Meu Deus, eu não sabia quem era o mais pervertido da história. A Michele ou o próprio Miguel… Como a menina poderia dizer uma coisa dessas?

— Michele?! — falei em tom repressor

— Tchau, tio.

— Tá bom, tchau.

Ao desligar o telefone fui com Miguel até a quitinete que ele tinha alugado para nós. Chegando ao local o meu amado lamentou pelo fato de só ter um colchão jogado no chão.

— Fique tranquilo, logo compraremos mais coisas. Enquanto isso comeremos na casa do meu amigo João, ele ficou de nos ajudar até nos estabilizarmos. Amanhã mesmo ele deve nos levar até o restaurante que está contratando garçons.

Trabalhar como garçom não seria ruim, mas seria no mínimo esquisito. Durante toda a minha vida eu havia apenas trabalhado como padre.

[...]

Miguel e eu conseguimos o emprego de garçom. Mais uma vez éramos colegas de profissão. Eu gostava muito do ambiente do restaurante, o problema era que não muito longe dali havia uma igreja católica e toda vez que eu passava por ela me arrepiava, era como se eu sentisse o peso de todo pecado cometido por mim.

— Nunca tem missa naquela igreja perto daqui — comentei com Miguel.

— Espero que não tenha nunca — respondeu de forma ríspida e voltado a concentrar-se no seu trabalho.

[...]

Dois meses se passaram.
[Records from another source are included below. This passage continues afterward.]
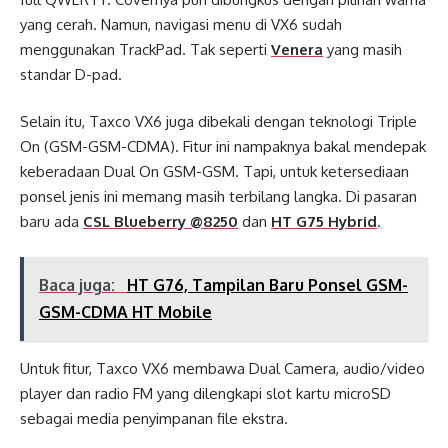
yang cerah. Namun, navigasi menu di VX6 sudah
menggunakan TrackPad. Tak seperti
Venera
yang masih
standar D-pad.
Selain itu, Taxco VX6 juga dibekali dengan teknologi Triple
On (GSM-GSM-CDMA). Fitur ini nampaknya bakal mendepak
keberadaan Dual On GSM-GSM. Tapi, untuk ketersediaan
ponsel jenis ini memang masih terbilang langka. Di pasaran
baru ada
CSL Blueberry @8250
dan
HT G75 Hybrid
.
Baca juga:
HT G76, Tampilan Baru Ponsel GSM-
GSM-CDMA HT Mobile
Untuk fitur, Taxco VX6 membawa Dual Camera, audio/video
player dan radio FM yang dilengkapi slot kartu microSD
sebagai media penyimpanan file ekstra.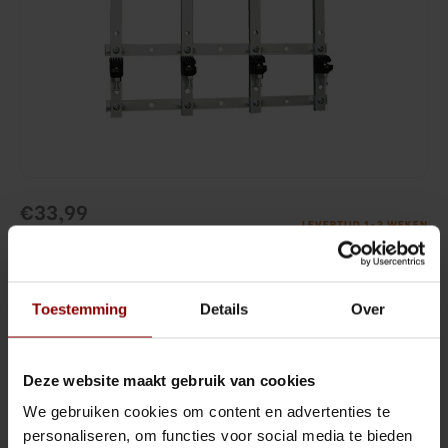
Sling Cocktail/Bier glas
Jigger
Lowball & Whisky
Strainer
Bier
Barspoon
Waterglazen
Squeezer
€33,99
Highball & Longdrink
Muddler
LEVERTIJD 1-3 WEKEN
(€41,13 Incl. btw)
Pitchers & Kannen
Pourspout / Schenktuit
LEVERTIJD 1-3 WEKEN
Koffie & Thee
Tweezer
Toestemming
Details
Over
Aluminium flessenhouder, gegarandeerd veilige bevestiging.
Lees meer
Wijn
Bitter lepel
Deze website maakt gebruik van cookies
Toevoegen aan winkelwagen
Shotglazen
Speed opener
We gebruiken cookies om content en advertenties te
personaliseren, om functies voor social media te bieden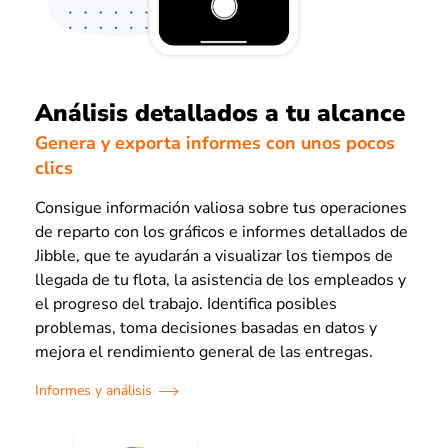
Análisis detallados a tu alcance
Genera y exporta informes con unos pocos
clics
Consigue información valiosa sobre tus operaciones
de reparto con los gráficos e informes detallados de
Jibble, que te ayudarán a visualizar los tiempos de
llegada de tu flota, la asistencia de los empleados y
el progreso del trabajo. Identifica posibles
problemas, toma decisiones basadas en datos y
mejora el rendimiento general de las entregas.
Informes y análisis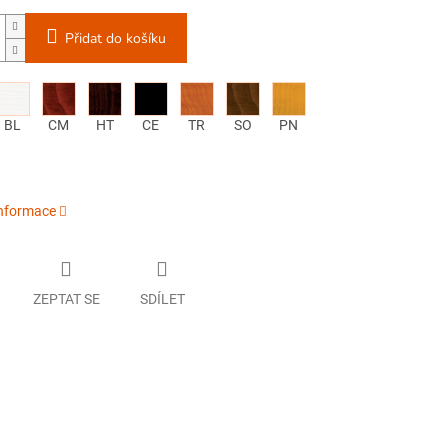
Přidat do košíku
BL
CM
HT
CE
TR
SO
PN
informace
ZEPTAT SE
SDÍLET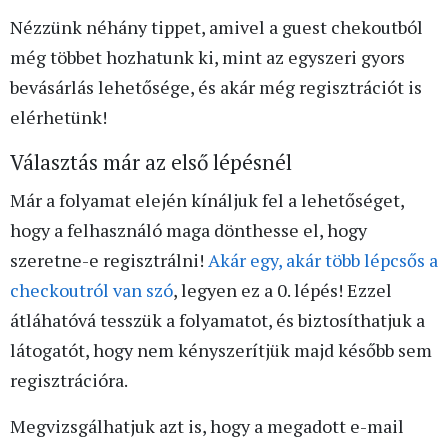
Nézzünk néhány tippet, amivel a guest chekoutból
még többet hozhatunk ki, mint az egyszeri gyors
bevásárlás lehetősége, és akár még regisztrációt is
elérhetünk!
Választás már az első lépésnél
Már a folyamat elején kínáljuk fel a lehetőséget,
hogy a felhasználó maga dönthesse el, hogy
szeretne-e regisztrálni!
Akár egy, akár több lépcsős a
checkoutról van szó
, legyen ez a 0. lépés! Ezzel
átláhatóvá tesszük a folyamatot, és biztosíthatjuk a
látogatót, hogy nem kényszerítjük majd később sem
regisztrációra.
Megvizsgálhatjuk azt is, hogy a megadott e-mail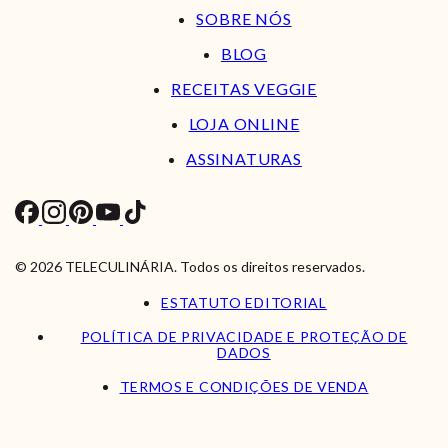
SOBRE NÓS
BLOG
RECEITAS VEGGIE
LOJA ONLINE
ASSINATURAS
© 2026 TELECULINÁRIA. Todos os direitos reservados.
ESTATUTO EDITORIAL
POLÍTICA DE PRIVACIDADE E PROTEÇÃO DE
DADOS
TERMOS E CONDIÇÕES DE VENDA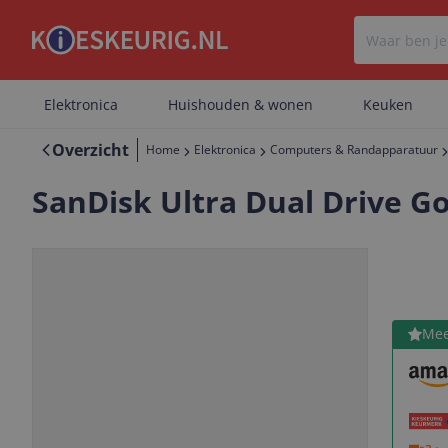
Elektronica
Huishouden & wonen
Keuken
Overzicht
Home
Elektronica
Computers & Randapparatuur
SanDisk Ultra Dual Drive Go
Bekijk 
Mee
Vorige
Volgende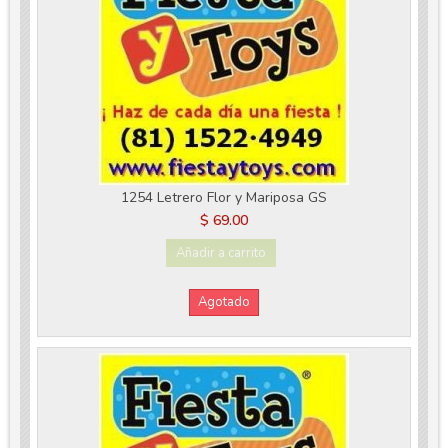
1254 Letrero Flor y Mariposa GS
$ 69.00
Añadir a carrito
Agotado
Miguel e eu vivíamos entre tapas e beijos, quase sempre as nossas discussões eram motivadas pela minha falta de entrega ao relacionamento e sentimento de culpa por estar com ele.

— Você sabe que as pessoas comentam sobre nós?

— E daí? Você tem vergonha? — interrogou irritado.

— Não, eu tenho medo. Medo que façam algo com a gente ou descubram quem somos — vociferei.

— Deixe de ser idiota, ninguém vai descobrir que o honrado padre Paulo sabe fazer um boquete bom como ninguém.

— Me respeite, Miguel — ordenei aos gritos — Estou começando a achar que foi um erro ter largado a Igreja e ter ficado com você.

— Então volte pra lá, Paulo. Ninguém está te segurando aqui — berrou enquanto saía de casa.

Miguel saiu completamente irritado e bateu a porta com força. Pouco tempo depois escutei a campainha tocar. Ele tinha se arrependido?

Ao abrir a porta assustei-me, pois não era Miguel, mas sim um padre. A Igreja havia descoberto sobre mim e Miguel?